The Canadian government is planning to launch an ad campaign warning youth about the dangers of driving while high.
Public Safety Canada is currently seeking a creative agency to develop the $1.9-million campaign, which will be released before cannabis is legalized across the country next July.
Officials hope the ads will "reduce [the] percentage of Canadians that say they would be likely to accept a ride from someone under the influence of marijuana."
The target audience for the multimedia campaign is Canadians between the ages of 16 and 24.
A smaller video campaign rolled out by Public Safety Canada earlier this year expressed support for a pilot project involving new roadside devices for testing drivers’ oral fluids. "Consuming marijuana doubles your chance of a car accident," cautioned one of the videos.
The new campaign comes in the wake of public opinion polling from last year, which found that more than a quarter of Canadians have driven under the influence of cannabis at least once.

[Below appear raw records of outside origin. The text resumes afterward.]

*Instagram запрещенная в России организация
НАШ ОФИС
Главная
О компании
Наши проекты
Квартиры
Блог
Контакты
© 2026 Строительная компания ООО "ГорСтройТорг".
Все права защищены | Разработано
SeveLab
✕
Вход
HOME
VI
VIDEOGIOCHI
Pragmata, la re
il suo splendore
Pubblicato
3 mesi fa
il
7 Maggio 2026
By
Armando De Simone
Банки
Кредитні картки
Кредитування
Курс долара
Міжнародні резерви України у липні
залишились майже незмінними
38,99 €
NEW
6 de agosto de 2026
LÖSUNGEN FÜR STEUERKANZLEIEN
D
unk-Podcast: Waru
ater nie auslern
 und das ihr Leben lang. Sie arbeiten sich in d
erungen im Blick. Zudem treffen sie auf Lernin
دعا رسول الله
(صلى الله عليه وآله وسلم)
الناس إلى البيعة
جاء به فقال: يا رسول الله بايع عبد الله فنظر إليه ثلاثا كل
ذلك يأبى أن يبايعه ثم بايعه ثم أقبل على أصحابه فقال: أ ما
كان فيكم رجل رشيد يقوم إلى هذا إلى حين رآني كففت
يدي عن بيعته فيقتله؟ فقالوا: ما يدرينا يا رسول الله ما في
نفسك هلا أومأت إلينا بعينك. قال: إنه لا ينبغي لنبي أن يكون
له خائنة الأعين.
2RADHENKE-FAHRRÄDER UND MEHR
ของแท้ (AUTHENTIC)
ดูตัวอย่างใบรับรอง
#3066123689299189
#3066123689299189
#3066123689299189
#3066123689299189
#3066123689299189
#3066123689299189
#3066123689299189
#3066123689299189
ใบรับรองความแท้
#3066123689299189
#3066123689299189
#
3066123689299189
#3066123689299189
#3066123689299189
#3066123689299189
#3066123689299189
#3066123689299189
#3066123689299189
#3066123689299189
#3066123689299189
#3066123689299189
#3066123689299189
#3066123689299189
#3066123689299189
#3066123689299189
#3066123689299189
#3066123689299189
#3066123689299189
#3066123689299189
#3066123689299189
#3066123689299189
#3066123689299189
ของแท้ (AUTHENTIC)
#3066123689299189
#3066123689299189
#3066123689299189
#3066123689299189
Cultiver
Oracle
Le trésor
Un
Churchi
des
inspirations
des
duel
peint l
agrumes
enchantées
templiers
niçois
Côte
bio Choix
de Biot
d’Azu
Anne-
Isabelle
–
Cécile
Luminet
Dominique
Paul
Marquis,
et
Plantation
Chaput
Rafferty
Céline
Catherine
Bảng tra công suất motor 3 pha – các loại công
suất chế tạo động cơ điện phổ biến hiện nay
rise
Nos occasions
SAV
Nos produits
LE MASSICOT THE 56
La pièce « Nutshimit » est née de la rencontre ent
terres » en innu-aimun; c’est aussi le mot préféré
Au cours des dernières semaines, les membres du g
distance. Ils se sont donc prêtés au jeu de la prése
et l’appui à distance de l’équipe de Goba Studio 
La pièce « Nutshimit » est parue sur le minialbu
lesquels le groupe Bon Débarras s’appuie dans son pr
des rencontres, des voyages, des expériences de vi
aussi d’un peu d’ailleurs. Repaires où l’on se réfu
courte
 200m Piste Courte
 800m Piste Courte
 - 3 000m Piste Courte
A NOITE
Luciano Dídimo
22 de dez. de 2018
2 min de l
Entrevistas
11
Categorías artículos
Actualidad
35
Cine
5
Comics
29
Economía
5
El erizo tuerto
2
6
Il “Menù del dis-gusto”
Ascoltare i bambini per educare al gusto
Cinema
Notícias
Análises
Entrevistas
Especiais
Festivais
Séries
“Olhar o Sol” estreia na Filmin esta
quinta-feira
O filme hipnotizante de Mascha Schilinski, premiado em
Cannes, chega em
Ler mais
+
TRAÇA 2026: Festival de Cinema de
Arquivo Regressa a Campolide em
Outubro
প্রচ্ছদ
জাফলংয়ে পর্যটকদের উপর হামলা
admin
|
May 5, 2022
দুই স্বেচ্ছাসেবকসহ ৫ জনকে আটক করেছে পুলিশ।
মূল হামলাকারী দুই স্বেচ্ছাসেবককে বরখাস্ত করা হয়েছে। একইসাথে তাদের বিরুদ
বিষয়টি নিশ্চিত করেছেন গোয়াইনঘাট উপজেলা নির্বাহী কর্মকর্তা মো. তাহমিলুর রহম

The Health Canada-commissioned poll also found more than a third of those surveyed reported having been a passenger in a car driven by someone using cannabis.
Other Canadian organizations have recently introduced similar ads, including the Canadian Automobile Association, Drug Free Kids Canada and Mothers Against Drunk Driving (MADD).
MADD CEO Andrew Murie said the timing was right for the government’s ad campaign. The group recently made some changes to its own impaired-driving campaigns – which have always focused on alcohol – by producing three cannabis-related public-service ads.
Last November, a panel advising the Canadian government on legalization called for research into intoxication levels, screening devices, new penalties and better enforcement.
Its first recommendation, however, was “a robust and ongoing national public education campaign [that] requires proper funding and implementation as soon as possible, prior to legalization.
"Furthermore, the public education campaign needs a special focus on youth to dispel the myth that cannabis use leads to better driving."